Importing XML, CSV, Text, and MS Excel Files into MySQL

My most recent articles, Importing XML Data into MySQL Tables Using a Stored Procedure and Enhance Your MySQL XML Import Procedures using Prepared Statements, explored how capable stored procedures were in importing XML-formatted data. At the end of those articles, I concluded that as a DIY solution, stored procs are indeed a viable option. For those of you less inclined to write and maintain your own import code, there are tools that can markedly simplify the importing of data from various sources.  In today’s article, I’m going to demonstrate how to use the Navicat Database Admin Tool to acquire data from XML, .csv, .txt, and Excel files.

Why Navicat?

In previous articles I employed a free MySQL GUI front-end called HeidiSQL.  It was a great product, but, as some readers were apt to point out, it’s only available on Windows platforms.  In an effort to meet the needs of the majority of readers, I opted to go with a product that runs on all the major OSes, namely the big three: Windows, Mac, and Linux.

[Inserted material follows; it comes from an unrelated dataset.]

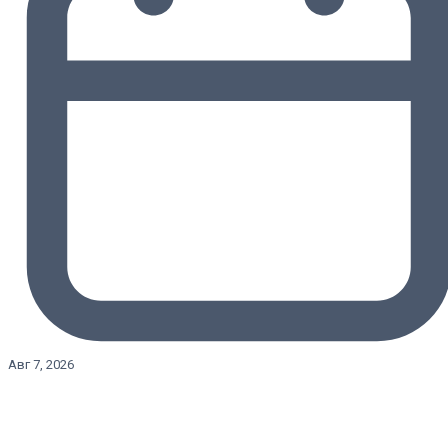
Авг 7, 2026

Navicat is also a well-maintained product with an extremely large user base. Both those traits mean that bugs will be stamped out very quickly.  Not that there would be many bugs left to find; at version 11.0.17, it’s a highly stable product at this point.

Note that this is a commercial product and requires a license after the free trial of 30 days.  By that time you should have a much better idea whether or not it’s something that you want to invest in or not.

Getting Started

The trial version of Navicat for MySQL may be downloaded from the company’s website.  The 30-day trial version of the software is identical to the full Enterprise Edition so you can get the full impression of all its features.  Moreover, registering with PremiumSoft via the location 3 links gives you free email support during the 30-day trial.

After you’ve downloaded the installation program, launch it and follow the instructions on each screen of the wizard to complete the installation. 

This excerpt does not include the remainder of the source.